### INPUT DATA
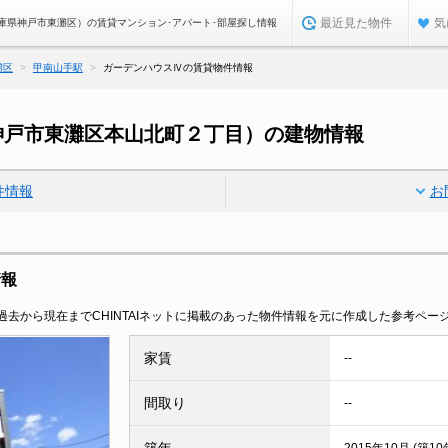
最近見た物件
気
庫県神戸市東灘区）の賃貸マンション･アパート･部屋探し情報
灘区
甲南山手駅
ガーデンハウスⅣの賃貸物件情報
神戸市東灘区本山北町２丁目）の建物情報
件情報
お
情報
去から現在までCHINTAIネットに掲載のあった物件情報を元に作成した参考ペー
家賃
--
間取り
--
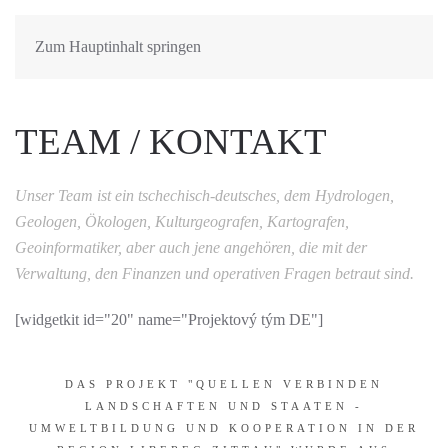
Zum Hauptinhalt springen
TEAM / KONTAKT
Unser Team ist ein tschechisch-deutsches, dem Hydrologen,
Geologen, Ökologen, Kulturgeografen, Kartografen,
Geoinformatiker, aber auch jene angehören, die mit der
Verwaltung, den Finanzen und operativen Fragen betraut sind.
[widgetkit id="20" name="Projektový tým DE"]
DAS PROJEKT "QUELLEN VERBINDEN
LANDSCHAFTEN UND STAATEN -
UMWELTBILDUNG UND KOOPERATION IN DER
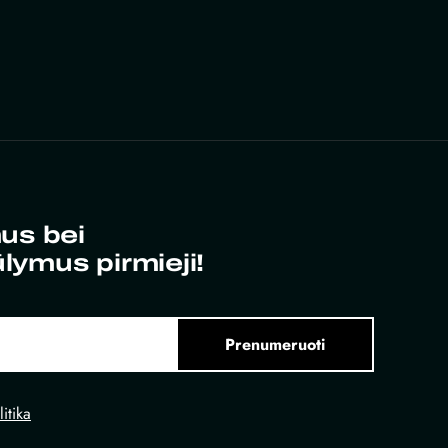
us bei
ūlymus pirmieji!
Prenumeruoti
itika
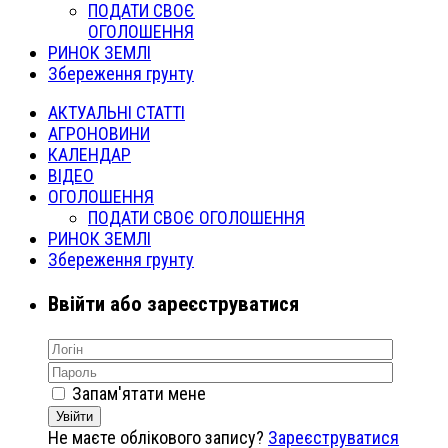
ПОДАТИ СВОЄ
ОГОЛОШЕННЯ
РИНОК ЗЕМЛІ
Збереження грунту
АКТУАЛЬНІ СТАТТІ
АГРОНОВИНИ
КАЛЕНДАР
ВІДЕО
ОГОЛОШЕННЯ
ПОДАТИ СВОЄ ОГОЛОШЕННЯ
РИНОК ЗЕМЛІ
Збереження грунту
Ввійти або зареєструватися
Запам'ятати мене
Увійти
Не маєте облікового запису?
Зареєструватися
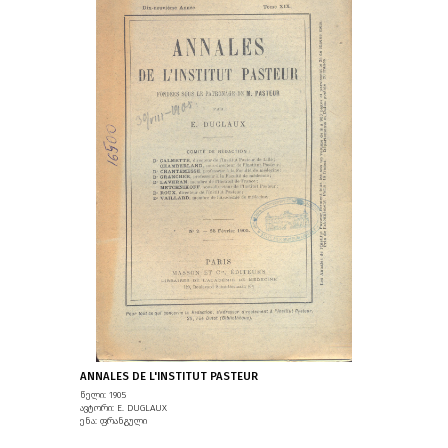
ANNALES DE L'INSTITUT PASTEUR
წელი: 1905
ავტორი: E. DUGLAUX
ენა: ფრანგული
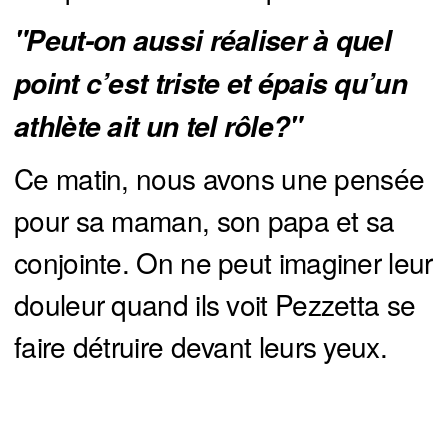
"Peut-on aussi réaliser à quel 
point c’est triste et épais qu’un 
athlète ait un tel rôle?"
Ce matin, nous avons une pensée
pour sa maman, son papa et sa
conjointe. On ne peut imaginer leur
douleur quand ils voit Pezzetta se
faire détruire devant leurs yeux.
######
> [WHAT YOU NEED TO DO] An exact copy of the records above is required, leaving out the pictures.

> [WRITTEN SOLUTION]
最近見た物件
気
庫県神戸市東灘区）の賃貸マンション･アパート･部屋探し情報
灘区
甲南山手駅
ガーデンハウスⅣの賃貸物件情報
神戸市東灘区本山北町２丁目）の建物情報
件情報
お
情報
去から現在までCHINTAIネットに掲載のあった物件情報を元に作成した参考ペー
家賃
--
間取り
--
Zum Hauptinhalt springen
TEAM / KONTAKT
Unser Team ist ein tschechisch-deutsches, dem Hydrologen,
Geologen, Ökologen, Kulturgeografen, Kartografen,
Geoinformatiker, aber auch jene angehören, die mit der
Verwaltung, den Finanzen und operativen Fragen betraut sind.
[widgetkit id="20" name="Projektový tým DE"]
DAS PROJEKT "QUELLEN VERBINDEN
LANDSCHAFTEN UND STAATEN -
UMWELTBILDUNG UND KOOPERATION IN DER
us bei
ūlymus pirmieji!
Prenumeruoti
itika
ПОДАТИ СВОЄ
ОГОЛОШЕННЯ
РИНОК ЗЕМЛІ
Збереження грунту
АКТУАЛЬНІ СТАТТІ
АГРОНОВИНИ
КАЛЕНДАР
ВІДЕО
ОГОЛОШЕННЯ
ПОДАТИ СВОЄ ОГОЛОШЕННЯ
РИНОК ЗЕМЛІ
Збереження грунту
Ввійти або зареєструватися
Запам'ятати мене
Увійти
Не маєте облікового запису?
Зареєструватися
ANNALES DE L'INSTITUT PASTEUR
წელი: 1905
ავტორი: E. DUGLAUX
ენა: ფრანგული
"Peut-on aussi réaliser à quel 
point c’est triste et épais qu’un 
athlète ait un tel rôle?"
Ce matin, nous avons une pensée
pour sa maman, son papa et sa
conjointe. On ne peut imaginer leur
douleur quand ils voit Pezzetta se
faire détruire devant leurs yeux.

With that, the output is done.